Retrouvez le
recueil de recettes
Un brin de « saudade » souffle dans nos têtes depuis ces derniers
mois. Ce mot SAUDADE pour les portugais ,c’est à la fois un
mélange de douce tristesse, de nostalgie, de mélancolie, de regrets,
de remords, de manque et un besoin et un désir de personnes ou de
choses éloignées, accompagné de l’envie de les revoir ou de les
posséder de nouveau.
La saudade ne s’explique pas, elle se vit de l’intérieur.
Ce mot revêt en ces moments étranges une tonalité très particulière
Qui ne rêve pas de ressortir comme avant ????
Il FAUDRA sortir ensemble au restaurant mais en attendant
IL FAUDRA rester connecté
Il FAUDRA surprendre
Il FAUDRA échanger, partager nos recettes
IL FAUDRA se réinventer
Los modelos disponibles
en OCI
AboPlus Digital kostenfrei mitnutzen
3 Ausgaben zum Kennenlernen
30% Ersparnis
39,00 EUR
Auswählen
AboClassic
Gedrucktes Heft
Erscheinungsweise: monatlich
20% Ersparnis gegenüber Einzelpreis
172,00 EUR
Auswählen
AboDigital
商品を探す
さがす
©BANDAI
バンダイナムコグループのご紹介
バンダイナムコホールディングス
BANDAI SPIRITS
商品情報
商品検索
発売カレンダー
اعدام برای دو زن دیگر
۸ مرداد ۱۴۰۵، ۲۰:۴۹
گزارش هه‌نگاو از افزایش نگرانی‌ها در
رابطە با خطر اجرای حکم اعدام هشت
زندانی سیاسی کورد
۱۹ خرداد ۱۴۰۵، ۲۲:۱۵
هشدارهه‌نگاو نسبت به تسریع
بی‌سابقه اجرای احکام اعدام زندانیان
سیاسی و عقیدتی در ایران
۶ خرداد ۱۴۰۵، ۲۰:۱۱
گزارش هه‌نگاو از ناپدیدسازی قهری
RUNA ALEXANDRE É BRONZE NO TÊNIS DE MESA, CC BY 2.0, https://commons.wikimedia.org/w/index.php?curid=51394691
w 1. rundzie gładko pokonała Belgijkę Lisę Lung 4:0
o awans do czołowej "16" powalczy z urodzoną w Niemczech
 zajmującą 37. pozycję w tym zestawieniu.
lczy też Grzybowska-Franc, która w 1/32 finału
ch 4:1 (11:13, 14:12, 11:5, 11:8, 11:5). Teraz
● ● ● ● ● ● ●
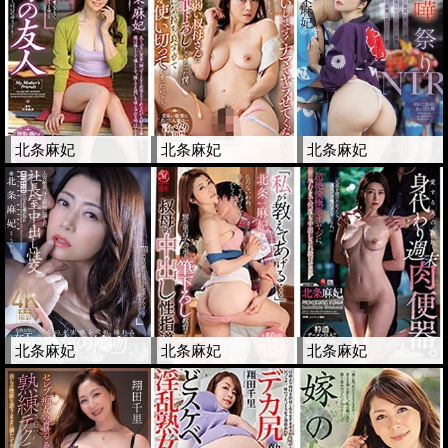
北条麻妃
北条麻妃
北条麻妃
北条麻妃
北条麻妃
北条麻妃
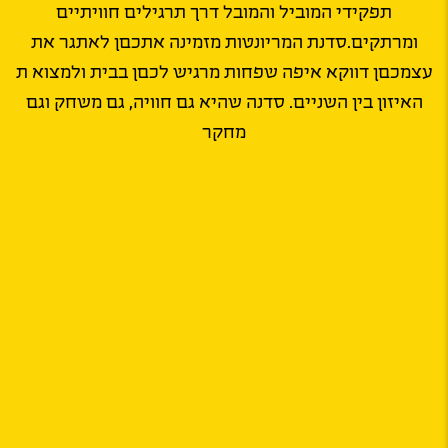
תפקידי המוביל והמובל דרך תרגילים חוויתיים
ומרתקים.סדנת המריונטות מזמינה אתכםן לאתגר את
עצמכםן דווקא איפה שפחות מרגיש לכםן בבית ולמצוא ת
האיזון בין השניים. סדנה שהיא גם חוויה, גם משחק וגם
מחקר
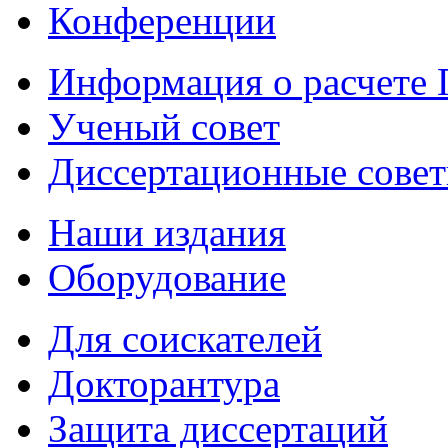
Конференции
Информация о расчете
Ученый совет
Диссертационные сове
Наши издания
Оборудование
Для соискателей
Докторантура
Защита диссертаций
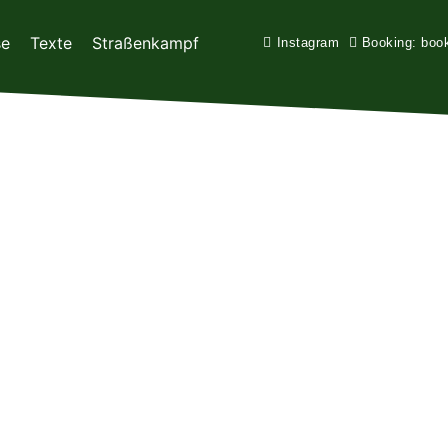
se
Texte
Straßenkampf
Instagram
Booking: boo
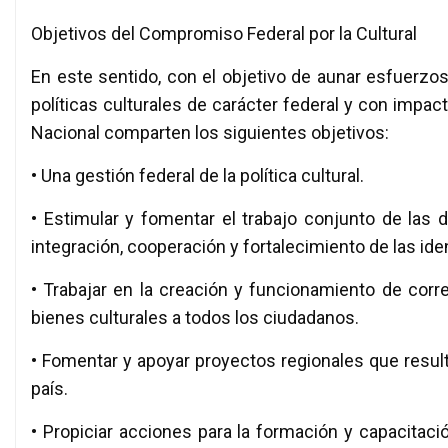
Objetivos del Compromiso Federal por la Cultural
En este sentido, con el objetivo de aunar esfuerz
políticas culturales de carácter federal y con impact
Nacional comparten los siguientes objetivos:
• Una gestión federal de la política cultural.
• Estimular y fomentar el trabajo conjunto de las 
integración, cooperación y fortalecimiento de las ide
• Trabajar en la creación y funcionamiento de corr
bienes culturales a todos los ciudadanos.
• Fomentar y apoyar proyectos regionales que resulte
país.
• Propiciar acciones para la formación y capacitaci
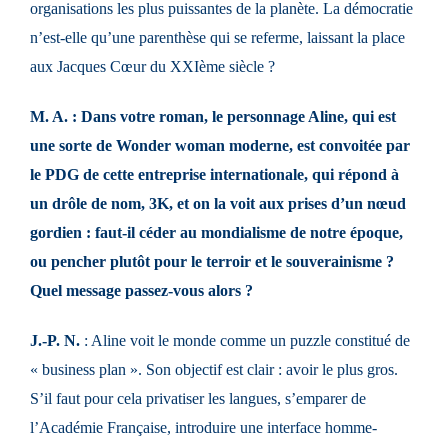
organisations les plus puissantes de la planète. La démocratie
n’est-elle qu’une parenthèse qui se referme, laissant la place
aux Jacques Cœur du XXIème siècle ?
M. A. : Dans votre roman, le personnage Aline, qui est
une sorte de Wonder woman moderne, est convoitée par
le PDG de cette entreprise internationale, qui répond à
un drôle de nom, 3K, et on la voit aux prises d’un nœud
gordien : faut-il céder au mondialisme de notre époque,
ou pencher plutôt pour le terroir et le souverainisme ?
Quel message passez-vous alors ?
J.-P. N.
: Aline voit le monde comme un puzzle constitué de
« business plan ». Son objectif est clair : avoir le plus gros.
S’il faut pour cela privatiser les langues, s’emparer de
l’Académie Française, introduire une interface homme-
● ● ● ● ● ● ●
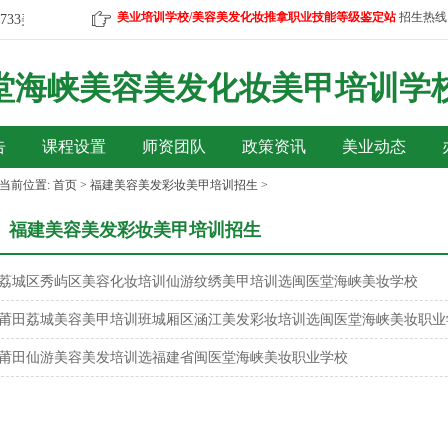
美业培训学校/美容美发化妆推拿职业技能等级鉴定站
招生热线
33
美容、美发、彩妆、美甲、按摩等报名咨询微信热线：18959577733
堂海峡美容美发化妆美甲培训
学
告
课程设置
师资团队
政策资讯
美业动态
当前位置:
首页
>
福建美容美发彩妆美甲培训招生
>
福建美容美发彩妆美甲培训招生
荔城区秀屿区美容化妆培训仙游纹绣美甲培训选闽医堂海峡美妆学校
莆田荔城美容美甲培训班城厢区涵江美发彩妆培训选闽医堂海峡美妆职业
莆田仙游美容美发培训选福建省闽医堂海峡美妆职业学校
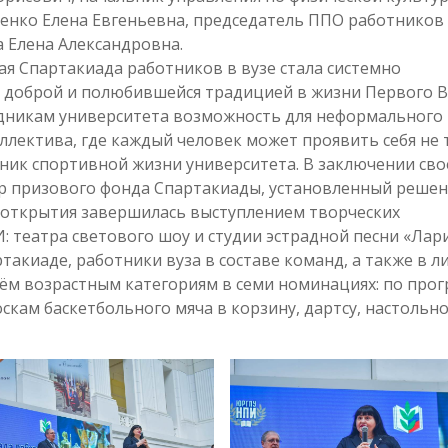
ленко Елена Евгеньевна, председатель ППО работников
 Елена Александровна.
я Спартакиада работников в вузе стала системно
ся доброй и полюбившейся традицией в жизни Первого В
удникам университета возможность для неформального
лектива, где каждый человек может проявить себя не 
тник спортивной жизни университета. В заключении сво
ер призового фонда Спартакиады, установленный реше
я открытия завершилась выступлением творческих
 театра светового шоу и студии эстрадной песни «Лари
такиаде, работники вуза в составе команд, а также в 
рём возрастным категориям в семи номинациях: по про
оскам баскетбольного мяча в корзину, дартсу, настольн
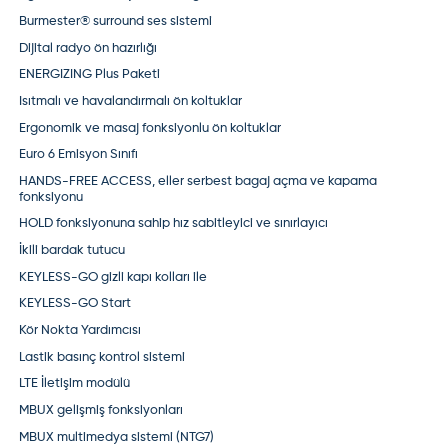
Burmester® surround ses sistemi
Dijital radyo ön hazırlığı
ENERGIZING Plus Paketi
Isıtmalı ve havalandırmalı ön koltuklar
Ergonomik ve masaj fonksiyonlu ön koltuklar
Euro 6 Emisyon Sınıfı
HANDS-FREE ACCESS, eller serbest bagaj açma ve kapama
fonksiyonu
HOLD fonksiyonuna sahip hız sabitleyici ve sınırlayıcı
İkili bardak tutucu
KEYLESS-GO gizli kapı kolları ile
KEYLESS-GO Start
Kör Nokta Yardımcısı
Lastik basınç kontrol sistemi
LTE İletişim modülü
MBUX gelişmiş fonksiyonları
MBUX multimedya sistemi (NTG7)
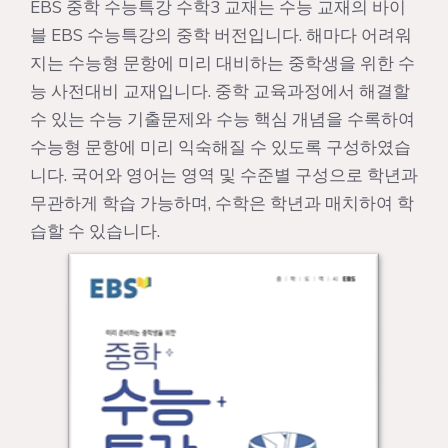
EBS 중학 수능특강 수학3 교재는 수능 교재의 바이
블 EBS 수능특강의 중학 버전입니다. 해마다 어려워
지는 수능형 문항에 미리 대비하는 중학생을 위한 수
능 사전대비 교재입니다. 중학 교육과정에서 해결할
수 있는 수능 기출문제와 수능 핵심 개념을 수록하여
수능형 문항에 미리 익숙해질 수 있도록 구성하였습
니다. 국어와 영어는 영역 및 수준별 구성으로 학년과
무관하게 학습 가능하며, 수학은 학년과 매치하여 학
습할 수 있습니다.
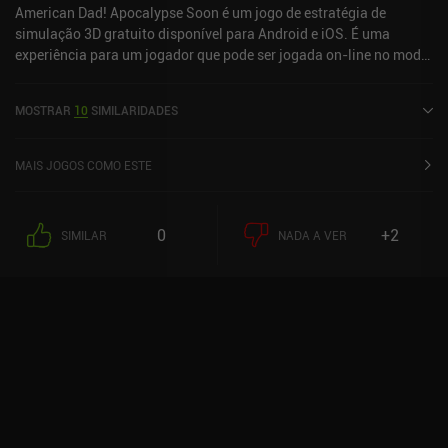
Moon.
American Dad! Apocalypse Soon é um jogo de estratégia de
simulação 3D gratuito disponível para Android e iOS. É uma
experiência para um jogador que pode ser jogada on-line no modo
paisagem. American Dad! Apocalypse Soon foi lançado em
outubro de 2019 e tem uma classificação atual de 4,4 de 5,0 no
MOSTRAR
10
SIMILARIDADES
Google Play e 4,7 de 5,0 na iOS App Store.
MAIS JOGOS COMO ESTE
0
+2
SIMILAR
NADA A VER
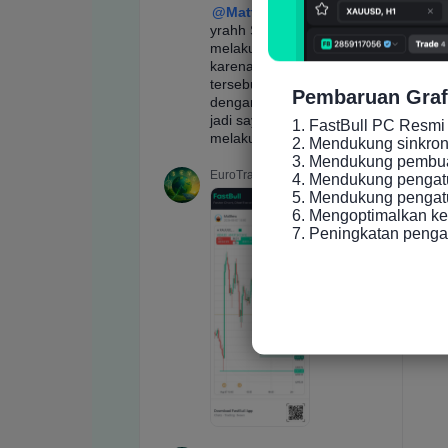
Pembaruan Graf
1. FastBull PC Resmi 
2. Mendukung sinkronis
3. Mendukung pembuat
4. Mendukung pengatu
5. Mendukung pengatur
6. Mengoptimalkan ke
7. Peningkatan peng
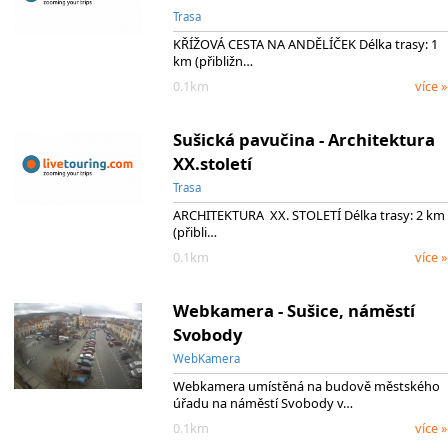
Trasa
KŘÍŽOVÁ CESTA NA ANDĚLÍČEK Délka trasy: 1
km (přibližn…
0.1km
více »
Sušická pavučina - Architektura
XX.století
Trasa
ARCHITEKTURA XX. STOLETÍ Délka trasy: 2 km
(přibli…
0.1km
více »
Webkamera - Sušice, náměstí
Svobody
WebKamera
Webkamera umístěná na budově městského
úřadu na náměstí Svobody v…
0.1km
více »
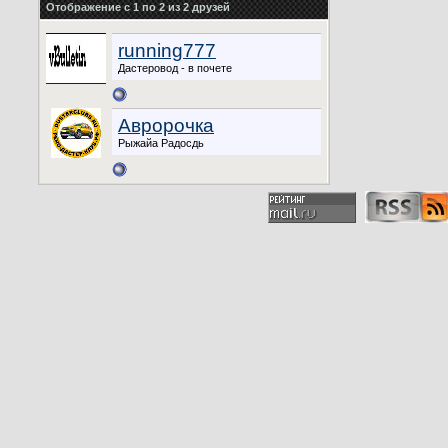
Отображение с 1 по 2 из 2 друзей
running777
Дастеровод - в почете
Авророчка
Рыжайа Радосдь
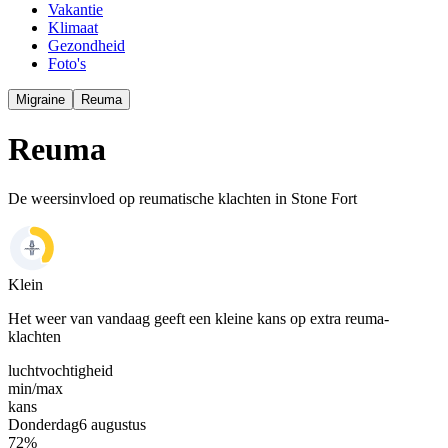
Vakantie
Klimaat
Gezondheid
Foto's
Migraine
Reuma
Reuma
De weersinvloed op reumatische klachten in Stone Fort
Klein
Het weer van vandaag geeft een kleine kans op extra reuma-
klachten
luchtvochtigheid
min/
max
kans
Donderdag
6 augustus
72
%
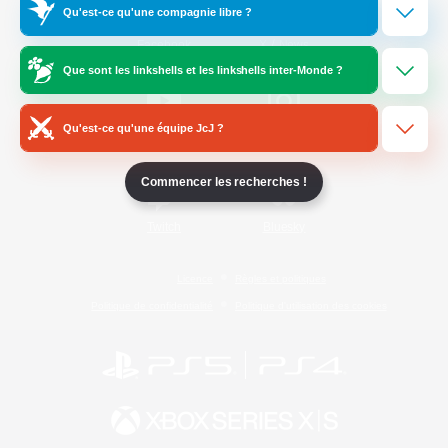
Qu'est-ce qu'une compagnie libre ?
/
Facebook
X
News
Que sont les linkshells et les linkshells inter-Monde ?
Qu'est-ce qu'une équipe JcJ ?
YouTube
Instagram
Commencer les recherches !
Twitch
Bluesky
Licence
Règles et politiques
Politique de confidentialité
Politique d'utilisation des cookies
● ● ● ● ● ● ●
### [PROBLEM TO WORK ON]
Starting at the line containing "MBUX gelişmiş fonksiyonları" and stopping at the line containing "SIMILARIDADES", output each line exactly as it appears above. Leave out the pictures.

### [WRITTEN SOLUTION]
MBUX gelişmiş fonksiyonları
MBUX multimedya sistemi (NTG7)
EBS 중학 수능특강 수학3 교재는 수능 교재의 바이
블 EBS 수능특강의 중학 버전입니다. 해마다 어려워
지는 수능형 문항에 미리 대비하는 중학생을 위한 수
능 사전대비 교재입니다. 중학 교육과정에서 해결할
수 있는 수능 기출문제와 수능 핵심 개념을 수록하여
수능형 문항에 미리 익숙해질 수 있도록 구성하였습
니다. 국어와 영어는 영역 및 수준별 구성으로 학년과
무관하게 학습 가능하며, 수학은 학년과 매치하여 학
습할 수 있습니다.
Moon.
American Dad! Apocalypse Soon é um jogo de estratégia de
simulação 3D gratuito disponível para Android e iOS. É uma
experiência para um jogador que pode ser jogada on-line no modo
paisagem. American Dad! Apocalypse Soon foi lançado em
outubro de 2019 e tem uma classificação atual de 4,4 de 5,0 no
MOSTRAR
10
SIMILARIDADES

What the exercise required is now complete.